EXCLUSIVE: Investigations editor Zak Garner-Purkis was repeatedly stopped by the police whilst reporting on the migrant crisis in France.

A police officer stops Express investigations editor Zak Garner-Purkisin the French countryside

The Express faced questions from police throughout its attempts to report on the migrant crisis (Image: Daniel Dove)

This is the moment an Express reporter was stopped by the French police as he attempted to report on illegal migration to Britain.

Investigations editor Zak Garner-Purkis was approached by officers as he tracked a group of migrants who had boarded a bus from the centre of Calais to a dirt road beside a beach popular for launching dinghies.

The cops demanded to see identification documents, which they photographed, and radioed a colleague.

After seeming to confirm he was a journalist, Garner-Purkis was let go.

However, it was a very different process for the migrants he was following.

After checking the journalist’s documents, the police cars accelerated past him at great speed to catch up with the migrants.

They stopped and lined up behind the police car, waiting for questioning. But the police officers didn’t even get out of the vehicle; they just waved the small boat travellers past.

When the Express found the migrants later that evening, they said the cops had “told us we could go”.

This was not an isolated incident. During the Express’s three-day reporting trip to cover the small boat migrant crossings, officers stopped the team on seven different occasions.

They examined ID documents, took photographs and questioned the reporting team about their reasons for being in France each time.

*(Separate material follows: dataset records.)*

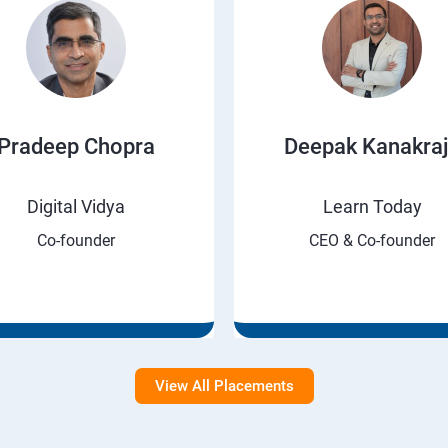
Pradeep Chopra
Deepak Kanakra
Digital Vidya
Learn Today
Co-founder
CEO & Co-founder
View All Placements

The interactions were mostly polite and respectful. However, there were also times when it disrupted the team’s reporting.

When the Express saw a bus filled with migrants preparing to cross the Channel being given a police escort, they attempted to find out what was happening.

But police officers stopped the reporting team’s vehicle and prevented them from seeing where the migrants were taken.

The following day, Garner-Purkis saw one of the officers involved in pulling the team over. The cop demanded to check his ID documents and became more confrontational in his questioning.

After verifying his identity as a journalist, the policeman claimed the Express needed a permit to film the migrant crisis in France and that photos were taken without his permission.

His questioning was only halted when a senior officer intervened which triggered officers to allow Garner-Purkis to leave.

During the reporting trip to France, the Express also made the shocking discovery that traffickers were transporting migrants on small boats to England for free on the basis that they could work illegally to pay off the debt once in Britain.

This revelation came just days after food delivery firms were told by the Government to tighten up security measures to prevent the illegal employment of asylum seekers, which was exposed by an Express investigation last month.

This week, the total number of small boat arrivals this year passed 20,000, a milestone that Reform UK leader Nigel Farage criticised on social media.

“It is a record and will only increase if we continue to give them everything when they arrive,” he wrote on X.